• Source records:

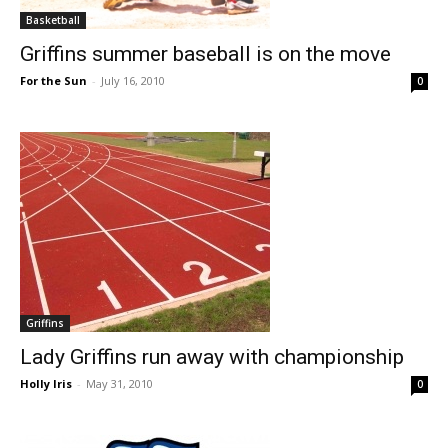
Basketball
Griffins summer baseball is on the move
For the Sun
-
July 16, 2010
0
Griffins
Lady Griffins run away with championship
Holly Iris
-
May 31, 2010
0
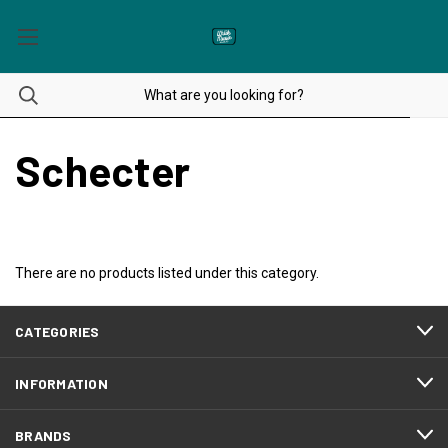
Schecter
There are no products listed under this category.
CATEGORIES
INFORMATION
BRANDS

• TASK DIRECTIONS: Would you return all of the entries unchanged while omitting the images?

• WRITTEN REPLY:
Basketball
Griffins summer baseball is on the move
For the Sun
-
July 16, 2010
0
Griffins
Lady Griffins run away with championship
Holly Iris
-
May 31, 2010
0
Schecter
There are no products listed under this category.
CATEGORIES
INFORMATION
BRANDS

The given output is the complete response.